Many of these vulnerable people have lost the critical support they need and can’t advocate for themselves, Dr. John Constantino, director of the Intellectual and Developmental Disabilities Research Center at Washington University School of Medicine in St. Louis, wrote along with a group of colleagues at other institutions.
Web-based technology often is not helpful to people with disabilities, and many can’t understand what they need to do to protect themselves from the virus.
“People with intellectual and developmental disabilities were disproportionately isolated prior to the pandemic, and the intensification of that isolation stands only to weaken the community for all citizens,” the authors wrote.
Most people with intellectual and developmental disabilities require in-person care or critical therapeutic support in their living environments, they noted. Access to those services has been temporarily lost by many during the pandemic.
Restoring this must be a first priority, but it has to be done safely; in-person staff must ensure that they protect their clients from Covid-19 infection.

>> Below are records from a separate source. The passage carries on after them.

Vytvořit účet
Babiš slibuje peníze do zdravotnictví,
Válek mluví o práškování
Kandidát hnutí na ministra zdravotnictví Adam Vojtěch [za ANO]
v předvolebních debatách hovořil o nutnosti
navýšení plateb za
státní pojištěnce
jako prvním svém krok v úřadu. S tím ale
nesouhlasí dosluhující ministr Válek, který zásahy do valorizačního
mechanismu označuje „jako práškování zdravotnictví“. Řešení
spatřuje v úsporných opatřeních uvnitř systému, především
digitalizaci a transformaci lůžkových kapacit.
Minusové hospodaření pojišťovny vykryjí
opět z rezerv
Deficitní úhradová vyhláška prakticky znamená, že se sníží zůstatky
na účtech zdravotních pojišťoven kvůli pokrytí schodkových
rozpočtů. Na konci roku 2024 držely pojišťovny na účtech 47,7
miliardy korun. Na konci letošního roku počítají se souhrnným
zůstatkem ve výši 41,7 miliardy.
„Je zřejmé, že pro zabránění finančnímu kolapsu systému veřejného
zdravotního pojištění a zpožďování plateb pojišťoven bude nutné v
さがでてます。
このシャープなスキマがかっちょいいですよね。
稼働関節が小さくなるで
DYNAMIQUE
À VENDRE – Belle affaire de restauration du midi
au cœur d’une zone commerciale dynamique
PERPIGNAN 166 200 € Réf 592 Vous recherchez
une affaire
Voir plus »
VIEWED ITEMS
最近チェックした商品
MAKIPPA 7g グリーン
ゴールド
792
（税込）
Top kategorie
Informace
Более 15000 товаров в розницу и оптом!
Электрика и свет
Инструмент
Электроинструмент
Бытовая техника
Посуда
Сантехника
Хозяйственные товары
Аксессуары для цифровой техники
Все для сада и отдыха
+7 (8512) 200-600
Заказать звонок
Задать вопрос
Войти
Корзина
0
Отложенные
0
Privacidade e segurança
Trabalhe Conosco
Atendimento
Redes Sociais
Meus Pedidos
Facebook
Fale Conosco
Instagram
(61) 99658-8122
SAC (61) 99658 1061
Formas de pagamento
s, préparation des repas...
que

While there has been emerging guidance on the safe care and support of individuals with intellectual and developmental disabilities, it’s still evolving and hasn’t reached all the places where it’s “desperately needed.” The authors also wrote that it’s not always presented in a way that can be fully understood by the people with intellectual and developmental disabilities.
Social distancing and other mitigation efforts have also likely had a disproportionate impact on those with intellectual and developmental disabilities, many of whom require physical proximity to caregivers and loved ones.
Additionally, the technologies that have allowed millions of people across the world to stay in touch have not had the same benefit for those with intellectual and developmental disabilities, who benefit from being physically close to caregivers and loved ones “to make day-to-day life fulfilling, predictable, and manageable.”
Virtual interaction, when it is accessible, is “an inadequate substitute” for many with intellectual and developmental disabilities, they wrote.
Telehealth, while it does have many potential advantages, can also leave gaps in critical aspects of health care for this segment of the population.
Solely relying on telehealth could create problems for those who cannot verbalize or adequately communicate pain, discomfort or symptoms to providers and when it comes to monitoring for things like adverse effects of medication, which is often done in person.
The letter’s authors are directors of the Intellectual and Developmental Disabilities Research Centers Network, a nationwide group funded by the National Institutes of Health’s Eunice Kennedy Shriver National Institute of Child Health and Human Development, and leaders of the Association of University Centers on Disabilities.